DATA EXTRACT: Begin

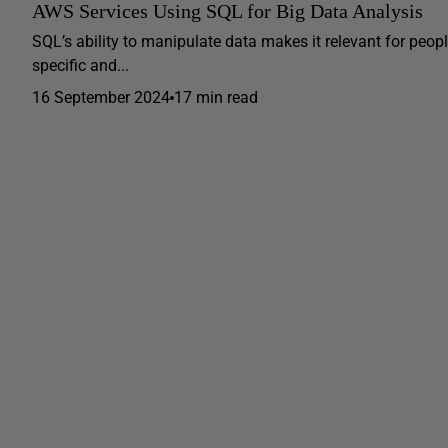
AWS Services Using SQL for Big Data Analysis
SQL’s ability to manipulate data makes it relevant for peopl
specific and...
16 September 2024
17 min read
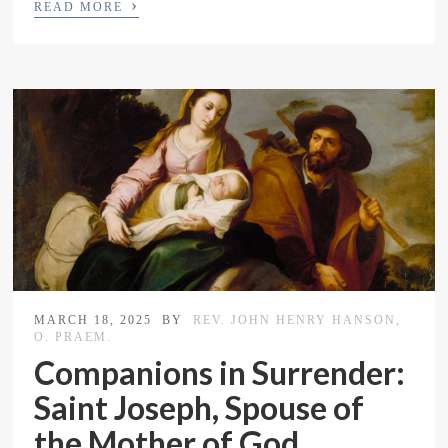
›
READ MORE
MARCH 18, 2025
BY
REV. JOHN HENRY HANSON,
O. PRAEM.
Companions in Surrender:
Saint Joseph, Spouse of
the Mother of God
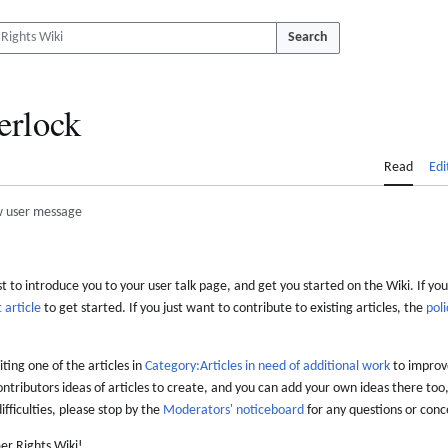
Search
erlock
Read
Edi
 user message
 to introduce you to your user talk page, and get you started on the Wiki. If you
 article
to get started. If you just want to contribute to existing articles, the
poli
iting one of the articles in
Category:Articles in need of additional work
to improve
ontributors ideas of articles to create, and you can add your own ideas there too,
difficulties, please stop by the
Moderators' noticeboard
for any questions or conc
er Rights Wiki!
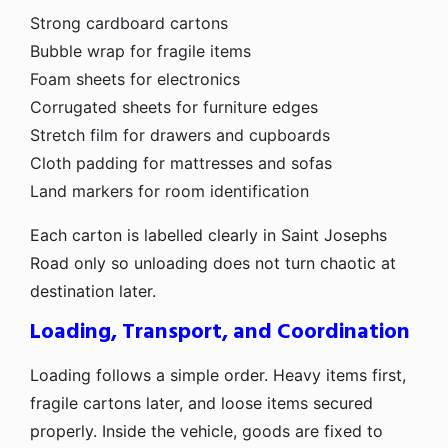
Strong cardboard cartons
Bubble wrap for fragile items
Foam sheets for electronics
Corrugated sheets for furniture edges
Stretch film for drawers and cupboards
Cloth padding for mattresses and sofas
Land markers for room identification
Each carton is labelled clearly in Saint Josephs
Road only so unloading does not turn chaotic at
destination later.
Loading, Transport, and Coordination
Loading follows a simple order. Heavy items first,
fragile cartons later, and loose items secured
properly. Inside the vehicle, goods are fixed to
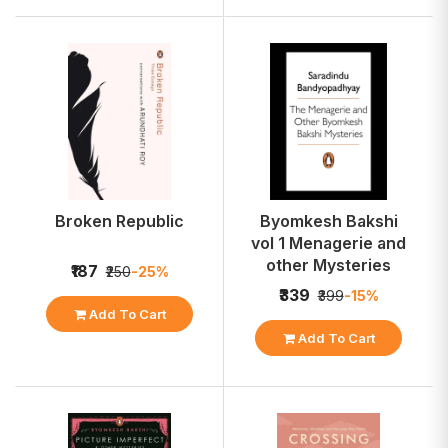
Broken Republic
Byomkesh Bakshi
vol 1 Menagerie and
other Mysteries
₹187
₹250
-25%
₹339
₹399
-15%
Add To Cart
Add To Cart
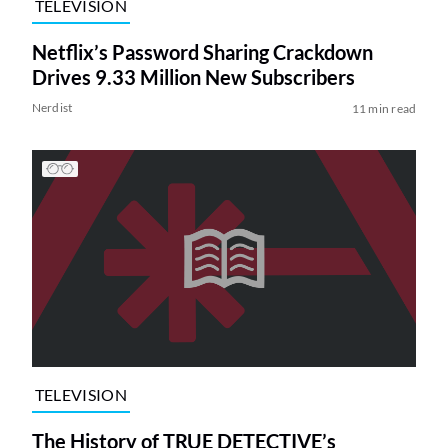
TELEVISION
Netflix’s Password Sharing Crackdown
Drives 9.33 Million New Subscribers
Nerdist
11 min read
TELEVISION
The History of TRUE DETECTIVE’s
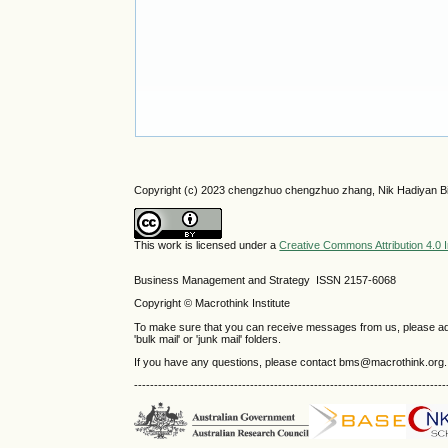
Copyright (c) 2023 chengzhuo chengzhuo zhang, Nik Hadiyan Bi
This work is licensed under a
Creative Commons Attribution 4.0 I
Business Management and Strategy ISSN 2157-6068
Copyright © Macrothink Institute
To make sure that you can receive messages from us, please add th
'bulk mail' or 'junk mail' folders.
If you have any questions, please contact bms@macrothink.org.
------------------------------------------------------------------------------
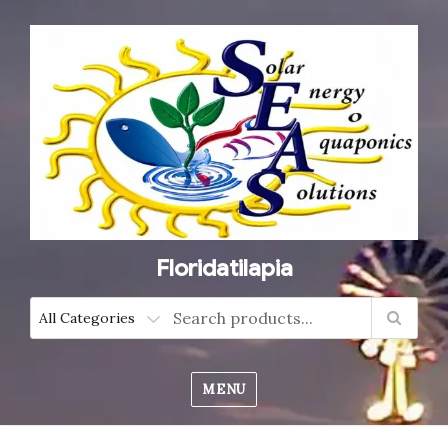
Floridatilapia
MENU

DATA EXTRACT: End

■ WHAT YOU NEED TO DO
Leaving the pictures out, output each line of the listing exactly.

■ THE COMPLETED TASK
AWS Services Using SQL for Big Data Analysis
SQL’s ability to manipulate data makes it relevant for peopl
specific and...
16 September 2024
17 min read
›
READ MORE
MARCH 18, 2025
BY
REV. JOHN HENRY HANSON,
O. PRAEM.
Companions in Surrender:
Saint Joseph, Spouse of
the Mother of God
Search
erlock
Read
Edi
 user message
 to introduce you to your user talk page, and get you started on the Wiki. If you
 article
to get started. If you just want to contribute to existing articles, the
poli
iting one of the articles in
Category:Articles in need of additional work
to improve
ontributors ideas of articles to create, and you can add your own ideas there too,
difficulties, please stop by the
Moderators' noticeboard
for any questions or conc
er Rights Wiki!
Strong cardboard cartons
Bubble wrap for fragile items
Foam sheets for electronics
Corrugated sheets for furniture edges
Stretch film for drawers and cupboards
Cloth padding for mattresses and sofas
Land markers for room identification
Each carton is labelled clearly in Saint Josephs
Road only so unloading does not turn chaotic at
destination later.
Loading, Transport, and Coordination
Loading follows a simple order. Heavy items first,
fragile cartons later, and loose items secured
properly. Inside the vehicle, goods are fixed to
Broken Republic
Byomkesh Bakshi
vol 1 Menagerie and
other Mysteries
₹187
₹250
-25%
₹339
₹399
-15%
Add To Cart
Add To Cart
TELEVISION
Netflix’s Password Sharing Crackdown
Drives 9.33 Million New Subscribers
Nerdist
11 min read
TELEVISION
The History of TRUE DETECTIVE’s
Copyright (c) 2023 chengzhuo chengzhuo zhang, Nik Hadiyan Bi
This work is licensed under a
Creative Commons Attribution 4.0 I
Business Management and Strategy ISSN 2157-6068
Copyright © Macrothink Institute
To make sure that you can receive messages from us, please add th
'bulk mail' or 'junk mail' folders.
If you have any questions, please contact bms@macrothink.org.
------------------------------------------------------------------------------
Floridatilapia
MENU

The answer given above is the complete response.